The receptionist looks up, her brow raised. “Sure, we can start the testing process today. It involves blood work and several exams to determine if you’re a match. It usually takes a few hours to complete. Could you tell me who the recipient is?”
“The patient’s name is Maggie Hollister. And I need it to be an anonymous donation.”
She types into her computer, pulling up Maggie’s records as I wait impatiently. I know these things take time, but I’m half tempted to grab a scalpel, find a spare room and cut my own kidney out if it means putting a stop to Maggie's suffering.
“Ok, I have her info right here,” she responds with a smile.
“Does she need anything else?” I ask.
Her brows furrow as she looks up at me. “Anything else?”
“Yeah,” my voice catches in my throat as I work to clear it. “Does she need any other organs?”
She laughs as if I’m joking but my face remains serious.

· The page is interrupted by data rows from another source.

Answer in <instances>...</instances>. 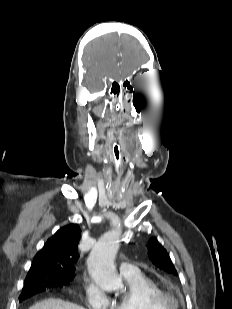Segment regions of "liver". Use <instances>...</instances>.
<instances>
[{"instance_id":"obj_1","label":"liver","mask_w":232,"mask_h":309,"mask_svg":"<svg viewBox=\"0 0 232 309\" xmlns=\"http://www.w3.org/2000/svg\"><path fill=\"white\" fill-rule=\"evenodd\" d=\"M29 309H85V308L58 298H49L37 302Z\"/></svg>"}]
</instances>
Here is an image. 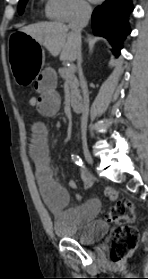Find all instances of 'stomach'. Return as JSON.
Masks as SVG:
<instances>
[{"mask_svg": "<svg viewBox=\"0 0 148 279\" xmlns=\"http://www.w3.org/2000/svg\"><path fill=\"white\" fill-rule=\"evenodd\" d=\"M15 34H10L7 44L11 50H8L11 62V70L15 77L17 87H30L40 69H44V50L38 43L24 30H15Z\"/></svg>", "mask_w": 148, "mask_h": 279, "instance_id": "1", "label": "stomach"}]
</instances>
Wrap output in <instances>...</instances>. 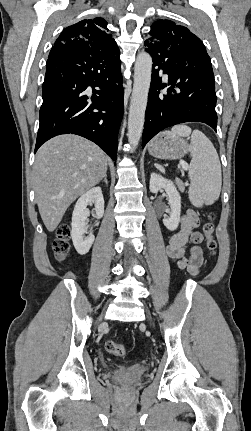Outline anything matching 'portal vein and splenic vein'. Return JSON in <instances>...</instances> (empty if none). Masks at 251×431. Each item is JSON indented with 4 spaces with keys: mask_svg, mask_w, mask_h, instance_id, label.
<instances>
[{
    "mask_svg": "<svg viewBox=\"0 0 251 431\" xmlns=\"http://www.w3.org/2000/svg\"><path fill=\"white\" fill-rule=\"evenodd\" d=\"M181 165H182V168L185 169V170H187L189 168L188 165L185 164V163H181Z\"/></svg>",
    "mask_w": 251,
    "mask_h": 431,
    "instance_id": "1",
    "label": "portal vein and splenic vein"
}]
</instances>
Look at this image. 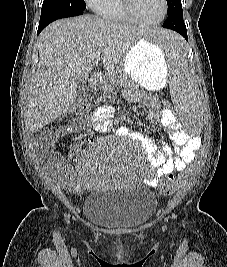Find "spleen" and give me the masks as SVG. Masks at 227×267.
Masks as SVG:
<instances>
[{
  "instance_id": "1",
  "label": "spleen",
  "mask_w": 227,
  "mask_h": 267,
  "mask_svg": "<svg viewBox=\"0 0 227 267\" xmlns=\"http://www.w3.org/2000/svg\"><path fill=\"white\" fill-rule=\"evenodd\" d=\"M148 30H161V33H151L146 36V41L157 43L163 55H166V63L169 67L170 89L175 105H200L197 100V89L191 81L188 68L190 63H185L188 50L179 33H172V29H161V25H148ZM176 115H202V106H178ZM202 116H180L182 129H187V134H202Z\"/></svg>"
}]
</instances>
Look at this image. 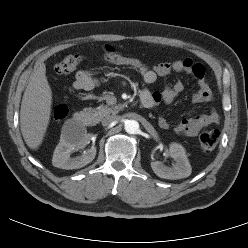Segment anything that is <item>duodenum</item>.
Returning <instances> with one entry per match:
<instances>
[{
    "label": "duodenum",
    "mask_w": 248,
    "mask_h": 248,
    "mask_svg": "<svg viewBox=\"0 0 248 248\" xmlns=\"http://www.w3.org/2000/svg\"><path fill=\"white\" fill-rule=\"evenodd\" d=\"M140 101L143 108H150L152 106L148 95L141 96ZM72 120L75 124L83 127H89L94 124L93 117L89 113L82 111L76 112Z\"/></svg>",
    "instance_id": "obj_1"
}]
</instances>
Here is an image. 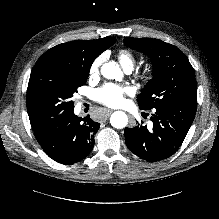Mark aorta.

“Oh...” she responds, taking in my demeanor.
Maggie needs a kidney?
I’ve got two. Take one.
Maggie needs a lung?
I’ll give her one of those too. She’s already taken my breath away.
Fingers?
I’ve got plenty to spare. Their sole purpose is to hold her now.
A new brain?
She consumes my thoughts.
Eyes?
Mine are only for her.
Heart?
She fucking has it already.
An age gap seems trivial when you consider that one of the participants might have their life span drastically shortened. Why worry about fifteen years when Maggie might not even have that amount of time, or at least not live it fully in the way that she deserves?
I’ve lived my life—I’ve traveled, loved, and lost. Maggie, on the other hand, has so much left to experience and achieve. If I could give my whole life to her, I would do so without a second thought.
She already has my heart; what’s a few more organs to lose?